Im Eis der Gletscher

Gegen viertel vor Vier kommen wir zum Liliehööckbreen. Die Bucht ist voller kleiner Eisberge und Eisschollen. Wieder ist es leicht diesig, als ob das Eis den Nebel anlockt. Wir lassen die Schollen vorbeiziehen.

Zusammen mit einer schwimmenden Bartrobbe.

Joachim kommt auf Deck und fragt, wer Lust auf eine Dingy-Tour hat. Natürlich wollen alle mit. Ich bin mit Barbara, Sabine, Yolanda und Thomas auf dem Boot. Dirk steuert. Leider sehen wir keine Robbe aus der Nähe, genießen aber die Fahrt zwischen dem Eis.

Und zum Schluss einen Blick auf die Gallionsfigur der Antigua.

Es gibt schon verrückte Leute (zumindest ein bisschen, oder, Gustel). Gustel ist wild entschlossen, noch einmal schwimmen zu gehen. Die Rettungsring wird ausgelegt und er muss warten, bis der Kapitän zurück ist. Und schwimmt tatsächlich in aller Ruhe eine kleine Runde. Und bekommt Gesellschaft von Yolanda und dann von Thomas (das mit der Gesellschaft stimmt nur im übertragenen Sinn, denn jeder schwimmt für sich alleine). Und Lore. Und dann als Überraschungsgast noch Juan.

Das letzte Dingy draußen, mit Elfi drauf, hat da echt was verpasst.

Abends nach dem Abendessen fahren wir dicht an einem Vogelfelsen vorbei, auf dem Dickschnabellummen und Dreizehenmöwen nisten. Die Vögel sind nur als Punkte auf den Felsen zu erkennen. Die Belichtungsverhältnisse sind schwierig.

Wir gehen an Bord

Gegen halb sieben sind Kathrin, Elfi und ich unten am Hafen und treffen im Windschatten einer Lagerhalle auf einen kleinen Kreis unserer Mitreisenden. Anneliese und Johannes sowie Waltraud und Maren, alle vier in der (altersmäßig) älteren Hälfte der Reisegruppe. Um sieben haben sich dann auch die Übrigen versammelt. Selbst die beiden Ehepaare, die in Longyearbyen übernachtet haben, haben uns und das Schiff gefunden, was angesichts der Ausdehnung des Hafens über Kilometer entlang des Adventsdalen (einem Seitental des Isfjords) gar nicht so einfach ist.

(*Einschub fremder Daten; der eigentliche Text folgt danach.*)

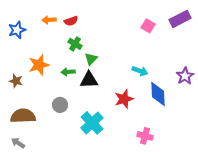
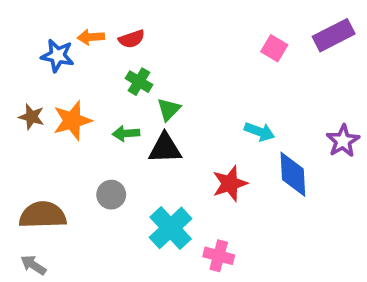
blue star: (17, 30) -> (57, 56), moved, turned 30
brown star: (16, 81) -> (32, 117), moved
pink cross: (145, 136) -> (219, 256), moved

Der Kapitän kommt persönlich mit dem größeren der beiden Dingys und teilt die Schwimmwesten aus. Oh, oh, unförmige Teile, riesig im Vergleich zu denen, die Kathrin und ich aus der Antarktis kennen. Sie bestehen im Prinzip aus zwei schwimmfähigen Blöcken, die in wasserfesten orangenen Stoff gehüllt sind und mit einem schwarzen Gurt um den Rücken herum festgezurrt werden. Dazwischen klemmt der Kopf.
Der Matrosengriff scheint auch nicht üblich zu sein, obwohl der doch um einiges stabiler ist als sich einfach an der Hand zu fassen. Und auf die Schrittfolge (man tritt immer mit beiden Füssen auf eine Stelle, also erst auf den Bootsrand mit beiden Füssen und dann erst mit beiden Füssen in das Dingy hinein) wird auch nicht hingewiesen. Dabei kann man bei starkem Wellengang Spagat machen, wenn man das nicht beachtet. Na ja, vielleicht nach einer Einweisung wenn wir an Bord sind? Wellengang ist derzeit ja nicht.

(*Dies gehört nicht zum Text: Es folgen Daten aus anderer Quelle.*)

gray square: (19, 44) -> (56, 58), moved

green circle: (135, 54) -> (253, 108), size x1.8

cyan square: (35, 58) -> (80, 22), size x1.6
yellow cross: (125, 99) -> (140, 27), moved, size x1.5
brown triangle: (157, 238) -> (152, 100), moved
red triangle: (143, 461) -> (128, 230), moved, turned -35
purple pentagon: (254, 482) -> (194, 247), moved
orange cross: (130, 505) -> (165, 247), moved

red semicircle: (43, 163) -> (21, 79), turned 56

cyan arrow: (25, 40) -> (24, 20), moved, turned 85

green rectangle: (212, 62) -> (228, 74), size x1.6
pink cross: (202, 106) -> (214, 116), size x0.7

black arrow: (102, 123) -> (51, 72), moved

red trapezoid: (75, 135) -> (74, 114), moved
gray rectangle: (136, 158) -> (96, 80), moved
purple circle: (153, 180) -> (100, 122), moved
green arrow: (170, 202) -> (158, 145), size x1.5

Besonders groß ist das Deck der Antigua wirklich nicht, aber ich denke, es wird reichen für die nächsten zwei Wochen.
Elfi schläft in "Barbados" und teilt ihre Kabine mit Lilian aus der Schweitz. Kathrin’s und meine Kabine heißt Anguella nach einer Karibikinsel und sie ist wirklich winzig. Auf der Mikheev hatten wir doch ein oder 2 Quadratmeter mehr, würde ich schätzen. Ok, dafür aber auch das Bad auf dem Flur. Hier ist am Ende unserer Kabine das Bett, ca. 2 m*1m groß. Links ist ein offenes Regal für Kleider (Schwankt das Schiff denn gar nicht? Fliegt das Zeug dann alles raus?) und ein kleines Waschbecken. Rechts geht eine Tür ins Bad, das Toilette und Dusche vereinigt und vielleicht 70 cm breit und 1,40 lang ist. Im Gang dazwischen kann man sich mit etwas Geschick zu zweit gleichzeitig umziehen. Ich schlafe oben und habe ein kleines Bullauge am Fußende. Knapp 30 cm darunter schwappt die Wasseroberfläche. Kathrin im Bett unter mir schläft also quasi unter Wasser, ich auf der Wasseroberfläche. Wir hören es plätschern. Ob ich in Schräglage durch das Bullauge den Fischen zusehen kann?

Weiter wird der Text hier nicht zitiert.